Where do I get Mortgage Default Insurance?

This type of insurance is supplied by the government organization Canadian Mortgage and Housing Corporation (CMHC), along with private insurers.

What Will it Cost Me?

When the lender insures the loan, they transfer the insurance premium to the homeowner. The premium is a percentage of the mortgage value based on your Loan-to-Value ratio (LTV). This premium may be paid in a single lump sum or it can be included in your monthly mortgage payments. To calculate your Loan-to-Value ratio, take the mortgage amount and divide it by the property value.

Advantages of Having Default Insurance

It is a win-win situation for both the lender and potential homeowner as the insurance protects the lender and the borrower. The lender is able to provide the same great mortgage products and rates to borrowers that are at a slightly higher risk of default.

Disadvantages of Having Default Insurance

Default Insurance helps make it possible for a homeowner to buy a property with a lower down payment– this indicates they have little value in their home and they will end up paying even more interest on the home loan. If the homeowner would like protection they will need to purchase additional mortgage insurance.

Using a Home Equity Loan for Debt Consolidation

Have you considered this popular alternative?

blue home 2

Home Equity

The biggest debt you are going to deal with as a property owner is your mortgage. With the right approvals, you are able to borrow against the equity of your house with a home equity loan.

What is a Home Equity Loan?

This style of loan is somewhat different to a home equity line of credit (HELOC), which is a line of revolving credit with a flexible interest rate. A home equity loan is a one-time lump-sum loan. Lenders are normally worry-free when contributing to your existing low mortgage rate since they are protected by the fact that your loan is secured against your house.

A Tool for Debt Consolidation

The main benefit of a home equity loan is in its debt consolidation abilities.

How do I get a Home Equity Loan?

The best way of obtaining a home equity loan is through a Canadian mortgage rate professional.

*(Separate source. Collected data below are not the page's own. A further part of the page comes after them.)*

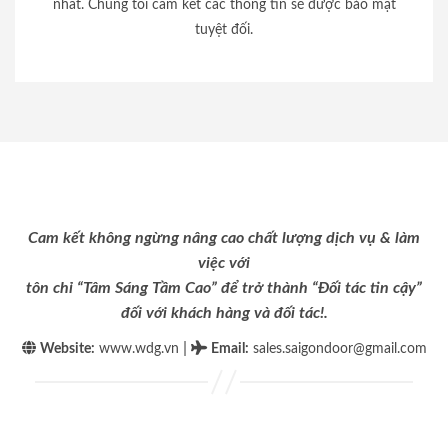
nhất. Chúng tôi cam kết các thông tin sẽ được bảo mật
tuyệt đối.
Cam kết không ngừng nâng cao chất lượng dịch vụ & làm
việc với
tôn chỉ “Tâm Sáng Tầm Cao” để trở thành “Đối tác tin cậy”
đối với khách hàng và đối tác!.
|
Website:
www.wdg.vn
Email
:
sales.saigondoor@gmail.com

Benefits of a Home Equity Loan

Money in your hands to settle outstanding high interest debts.
By paying off outstanding debts you are going to enhance your credit score.
The home equity loan may be spread over the lifespan of your best mortgage rate, typically as much as 25 years.
Tax deductions are readily available.

Downsides of Home Equity Loans

You will be jeopardizing your home if you do not have the means to pay the loan back.
Once you borrow against your house you lose equity or ownership in the home.
Speak to a mortgage broker today to find out if this financial product is the right choice for you.

Ways to Obtain a Mortgage When You’re Self-Employed

Own your own company? Find out how you could have a house too!

Data shows that almost 20% of all income earners in Canada are now self-employed. Today, lenders desire evidence of a steady income. Here are a couple of ways to ease the process and raise your possibilities of obtaining a low mortgage rate.

Document Every Penny

You’ll be required to record your income when preparing for a self-employed mortgage pre-approval. Stated Income/Stated Possession (SISA) mortgages are made without any sort of documents or bank records to verify income levels.

Keep Your Credit in Check

When it involves securing the very best mortgage rate, a good credit history and solid credit history rating will always work in your favour.

Bump Up Your Bank Account

A large down payment and hefty savings account can help encourage a lender that you’re much less of a liability when it comes to credit.

Consider a Joint Mortgage

The best way to enhance your opportunities of scoring the best mortgage rate is to take out a joint mortgage with a person who has a full-time job.

Talk to a Broker

Having a certified Canadian mortgage rate broker on your side could make a substantial difference for self-employed individuals.

Merely due to the fact that you’re self-employed does not mean you have to surrender your dream of being a homeowner. Contact FamilyLending.ca today to learn just how you could start climbing up the real estate ladder.